February 2, 2007
OR YOU COULD JUST READ CHILDE HAROLDE:
Iconic novelist hopes to draw readers into a more graphic tale (Geoff Boucher, February 2, 2007, LA Times)
STEPHEN KING's "The Dark Tower," a magnum opus about a haunted gunslinger on a quest for a mysterious spire, stretched out over 22 years, seven novels and a staggering 4,272 pages of eerie adventure.But here's the really spooky thing: King fans want more.
Now they're about to get it, although this time around King is taking his readership to a new place that might scare some of them off. "The Dark Tower: The Gunslinger Born," the Marvel Comics series, launches next week, and more than 100 retailers nationwide are opening their stores for midnight release parties. [...]
As with his novels, King's move into comics is fraught with subplots.
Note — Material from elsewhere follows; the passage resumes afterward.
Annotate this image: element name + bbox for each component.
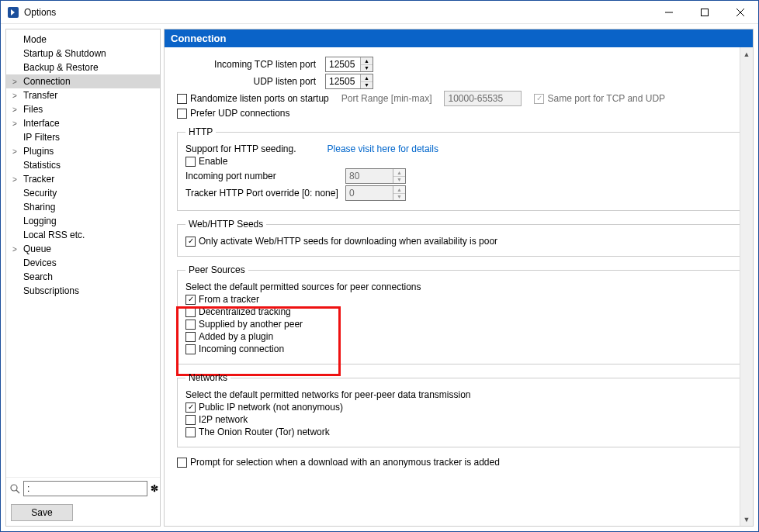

One big one: "The Dark Tower" famously finished with a fizzle in 2004 -- many fans complained of a letdown with the saga's final pages and the fuzzy fate of its hero, Roland Deschain, the nomadic hero armed with Winchester revolvers in the face of mutants and magic.
The new "Dark Tower" project provides a chance for King "to make it right," noted Jud Meyers, co-owner of Earth-2 Comics in Sherman Oaks, one of the retailers that will be open Tuesday night and into Wednesday morning to sell the comic.